New Rule Allows For More Flexibility and State Control

The Health Care Financing Administration today issued a final rule that defers to state professional practice laws and hospital by-laws to determine which licensed professionals can administer anesthesia. The rule, to be published in the Federal Register tomorrow, removes a federal requirement for physician supervision of anesthesia administration in hospitals, critical access hospitals and ambulatory surgical centers. The old rule required supervision by physicians, whether or not they had any expertise in the delivery of anesthesia. The new rule increases overall flexibility by letting states and hospitals, who are closer to patient care delivery, make decisions about the best way to deliver care. The new rule allows certified registered nurse anesthetists (CRNAs) to practice without physician supervision where state laws permit. However, it requires that CRNAs be supervised by a physician when required by state law. This decision is consistent with HCFA's commitment to decrease regulatory burden by deferring to state licensing laws regulating professional health care practice. This final rule was proposed in 1997 in an effort to restructure and refocus Medicare's conditions of participation for hospitals so they focus on outcomes rather than regulating processes.
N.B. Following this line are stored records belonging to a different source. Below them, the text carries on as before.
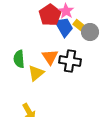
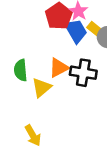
orange triangle: (50, 57) -> (59, 68), turned 36

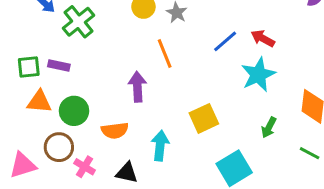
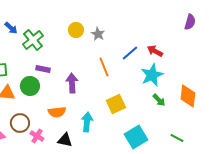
orange line: (165, 53) -> (104, 67), moved
purple rectangle: (59, 66) -> (43, 69), moved
green circle: (74, 111) -> (30, 86), moved
green arrow: (269, 127) -> (159, 100), moved, turned -72
green line: (310, 153) -> (177, 138), moved

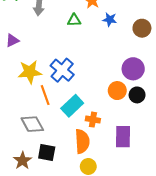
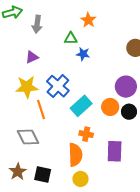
blue star: (110, 19) -> (83, 54), moved
purple triangle: (12, 40) -> (32, 57), moved
cyan rectangle: (72, 106) -> (81, 106), moved
black square: (47, 152) -> (43, 175), moved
The new Medicare rule changes the physician supervision requirement for CRNAs furnishing anesthesia services in hospitals. The rule removes a federal requirement that a physician supervise every case of anesthesia administration by a nurse anesthetist and allows states to determine whether such supervision is needed. The rule would allow CRNAs to practice in hospitals without physician supervision where state law and hospital policy permits. Similarly, the rule would require that CRNAs be supervised by physicians where such oversight is required by state law and hospital policy. And any hospital can establish stricter standards than required by state law.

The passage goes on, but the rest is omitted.